Jennifer Litster on friendship, fun, and much more

Scotland, May 2023; a blue sky cut on the saltire by fat white clouds. The grey remains of Castle Campbell poke out above the tree line, keeping watch over the Burns of Sorrow and Care. We’ve been taken to the Dollar Glen by fairy folk, Duncan and Morag, descendants of George Boyd Macmillan, L.M. Montgomery’s Scottish pen pal. Beth and I, old friends across the water, trace the steps Macmillan and Montgomery took through this Glen in 1911, and we laugh about ancestral halls. We feel the thrill Montgomery fans feel when another piece of the jigsaw comes together.

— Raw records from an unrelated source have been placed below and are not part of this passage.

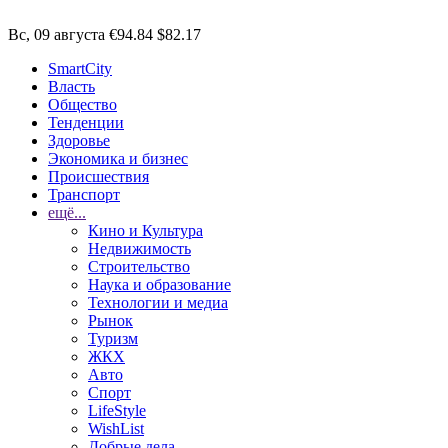
Вс, 09 августа
€94.84
$82.17
SmartCity
Власть
Общество
Тенденции
Здоровье
Экономика и бизнес
Происшествия
Транспорт
ещё...
Кино и Культура
Недвижимость
Строительство
Наука и образование
Технологии и медиа
Рынок
Туризм
ЖКХ
Авто
Спорт
LifeStyle
WishList
Добрые дела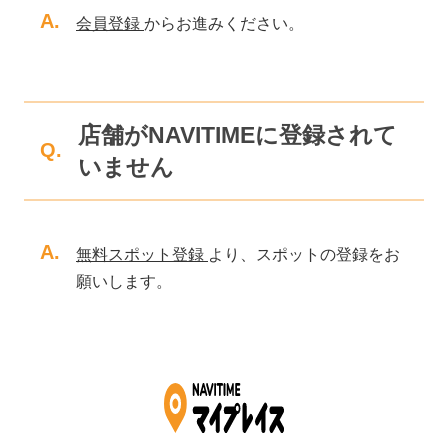
A.
会員登録
からお進みください。
店舗がNAVITIMEに登録されて
Q.
いません
A.
無料スポット登録
より、スポットの登録をお
願いします。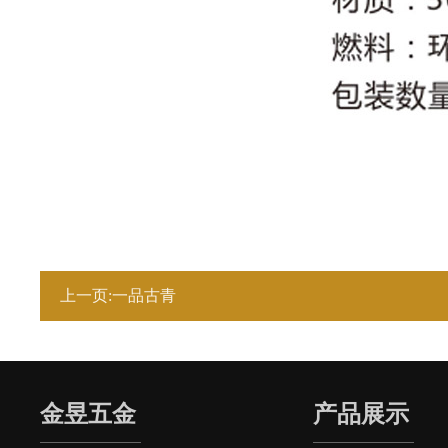
上一页:一品古青
金昱五金
产品展示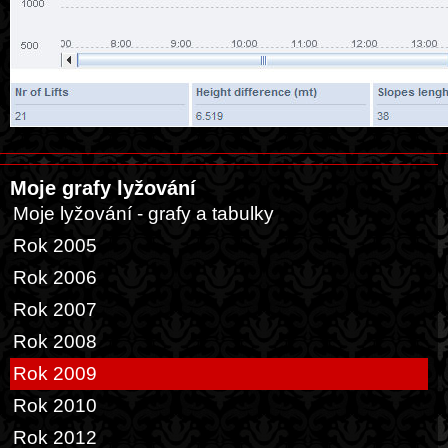
Moje grafy lyžování
Moje lyžování - grafy a tabulky
Rok 2005
Rok 2006
Rok 2007
Rok 2008
Rok 2009
Rok 2010
Rok 2012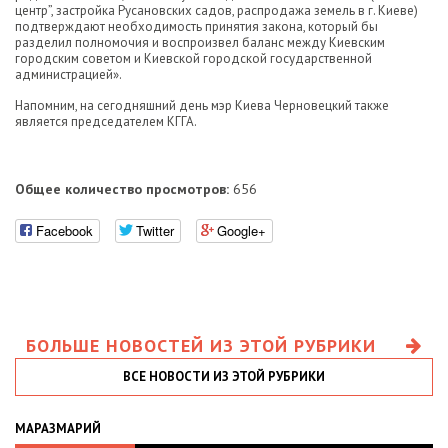
центр”, застройка Русановских садов, распродажа земель в г. Киеве)
подтверждают необходимость принятия закона, который бы
разделил полномочия и воспроизвел баланс между Киевским
городским советом и Киевской городской государственной
администрацией».
Напомним, на сегодняшний день мэр Киева Черновецкий также
является председателем КГГА.
Общее количество просмотров:
656
Facebook
Twitter
Google+
БОЛЬШЕ НОВОСТЕЙ ИЗ ЭТОЙ РУБРИКИ
ВСЕ НОВОСТИ ИЗ ЭТОЙ РУБРИКИ
МАРАЗМАРИЙ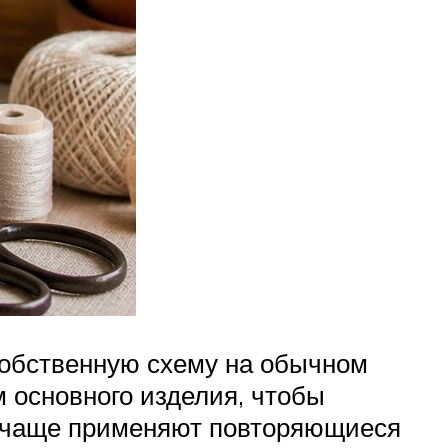
собственную схему на обычном
 основного изделия, чтобы
ок чаще применяют повторяющиеся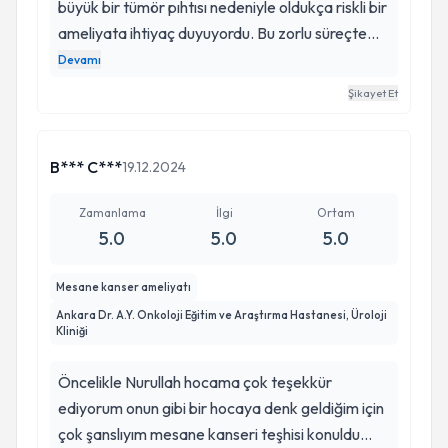
büyük bir tümör pıhtısı nedeniyle oldukça riskli bir
ameliyata ihtiyaç duyuyordu. Bu zorlu süreçte
Doç. Dr. Nurullah Hamidi hem hekimliği hem de
Devamı
insani yaklaşımı bize güven verdi. Ameliyatı
Şikayet Et
büyük bir başarıyla gerçekleştirdi ve babamı
sağlığına kavuşturdu. Gerek tıbbi bilgi birikimi
gerekse sürecin her aşamasındaki desteği için
B*** C***
19.12.2024
kendisine minnettarız. Böyle donanımlı, güven
veren bir hekime rastladığımız için çok şanslıyız.
Zamanlama
İlgi
Ortam
5.0
5.0
5.0
Kendisine ve ekibine gönülden teşekkür ederiz.
Mesane kanser ameliyatı
Ankara Dr. A.Y. Onkoloji Eğitim ve Araştırma Hastanesi, Üroloji
Kliniği
Öncelikle Nurullah hocama çok teşekkür
ediyorum onun gibi bir hocaya denk geldiğim için
çok şanslıyım mesane kanseri teşhisi konuldu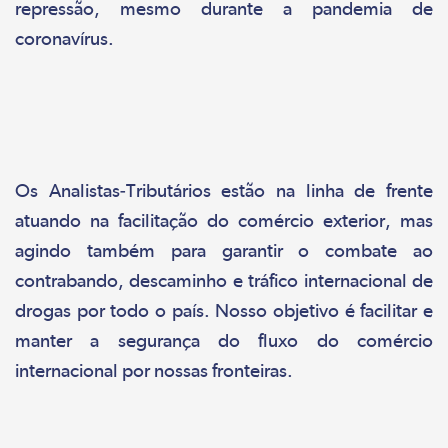
repressão, mesmo durante a pandemia de
coronavírus.
Os Analistas-Tributários estão na linha de frente
atuando na facilitação do comércio exterior, mas
agindo também para garantir o combate ao
contrabando, descaminho e tráfico internacional de
drogas por todo o país. Nosso objetivo é facilitar e
manter a segurança do fluxo do comércio
internacional por nossas fronteiras.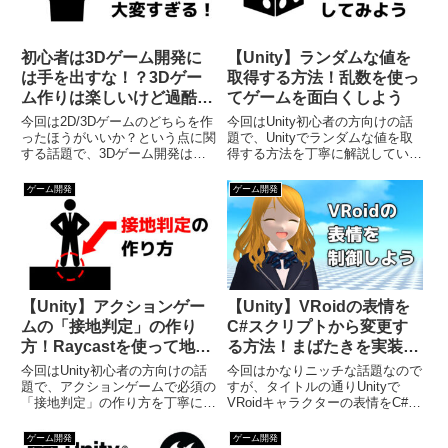
初心者は3Dゲーム開発に
【Unity】ランダムな値を
は手を出すな！？3Dゲー
取得する方法！乱数を使っ
ム作りは楽しいけど過酷で
てゲームを面白くしよう
す
今回は2D/3Dゲームのどちらを作
今回はUnity初心者の方向けの話
ったほうがいいか？という点に関
題で、Unityでランダムな値を取
する話題で、3Dゲーム開発は楽
得する方法を丁寧に解説していく
しいけど、大変だから初心者がゲ
という内容の記事になっていま
ームを作るなら2Dのほうがいい
す。ゲームを作っていると ラン
ゲーム開発
ゲーム開発
よというお話です。私は執筆時点
ダムな座標に敵やアイテムを配置
で35作品以上のゲームを開発し
したい ガチャのようなランダム
てきて、そのうち3Dゲーム...
抽選を行いたいという場面...
【Unity】アクションゲー
【Unity】VRoidの表情を
ムの「接地判定」の作り
C#スクリプトから変更す
方！Raycastを使って地面
る方法！まばたきを実装し
を検出してみよう
てみよう
今回はUnity初心者の方向けの話
今回はかなりニッチな話題なので
題で、アクションゲームで必須の
すが、タイトルの通りUnityで
「接地判定」の作り方を丁寧に解
VRoidキャラクターの表情をC#ス
説するという内容になっていま
クリプトから変更する方法をご紹
す。アクションゲームを作ってい
介するという内容です。VRoidは
ゲーム開発
ゲーム開発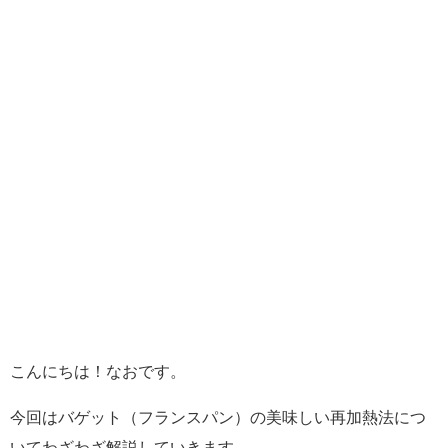
こんにちは！なおです。
今回はバゲット（フランスパン）の美味しい再加熱法につ
いてわざわざ解説していきます。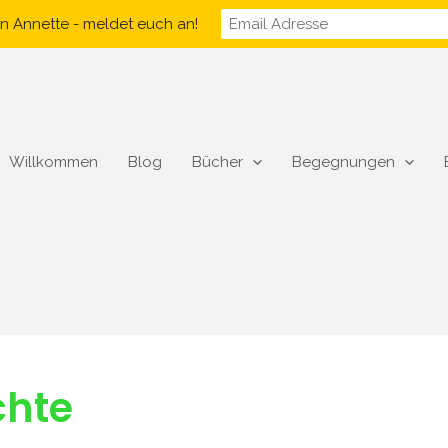
n Annette - meldet euch an!
Willkommen
Blog
Bücher
Begegnungen
chte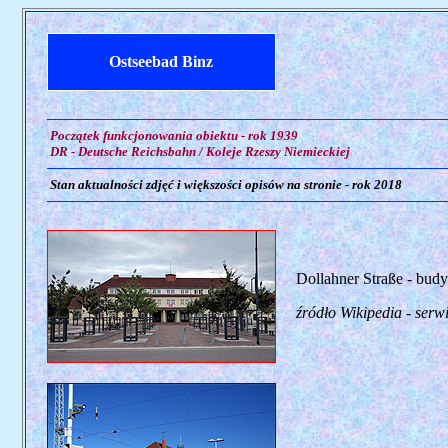
Ostseebad Binz
Początek funkcjonowania obiektu - rok 1939
DR - Deutsche Reichsbahn / Koleje Rzeszy Niemieckiej
Stan aktualności zdjęć i większości opisów na stronie - rok 2018
Dollahner Straße - budy
źródło Wikipedia - serw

Prince Edward Island, June 2018; a dimly lit corridor, the waft of ageing house. Poking out from the Park Corner memorabilia, a postcard view, a blueish castle bulwarked against a grey sky, a sparse tree in its winter clothes. “Castle Campbell (from South), Dollar.” Mudlarkers at the Shining Waters, we’ve found a gem in sand we thought we’d sifted. Beth and I wonder if Maud joked with Frede about her other Campbell seat.

Park Corner, June 1994 (see above photograph); smiles on the tearoom steps. The first international L.M. Montgomery Symposium. I’m there, almost obscured by Father Bolger’s hat; it’s yellower than the sun. Beth’s head is on top of mine. We don’t know each other at all, but we know that a story has begun.

This is what L.M. Montgomery has meant to me for the past thirty years. Scotland. Connections. The weight of history. Inspiring views. Friendship. And fun.

Jennifer H. Litster’s doctoral research focused on the Scottish context of L.M. Montgomery. She lives in Edinburgh, where she takes curious travellers for walks around the Scottish capital.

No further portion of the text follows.